#### EXTRACTED INFORMATION
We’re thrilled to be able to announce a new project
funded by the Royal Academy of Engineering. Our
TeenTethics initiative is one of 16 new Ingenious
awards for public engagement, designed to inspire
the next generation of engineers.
########
> **WORK REQUIRED**
Print the line with "funded by the" and every line after it in the entries above, exactly as written. Leave out all other lines.

> **EXPECTED ANSWER**
funded by the Royal Academy of Engineering. Our
TeenTethics initiative is one of 16 new Ingenious
awards for public engagement, designed to inspire
the next generation of engineers.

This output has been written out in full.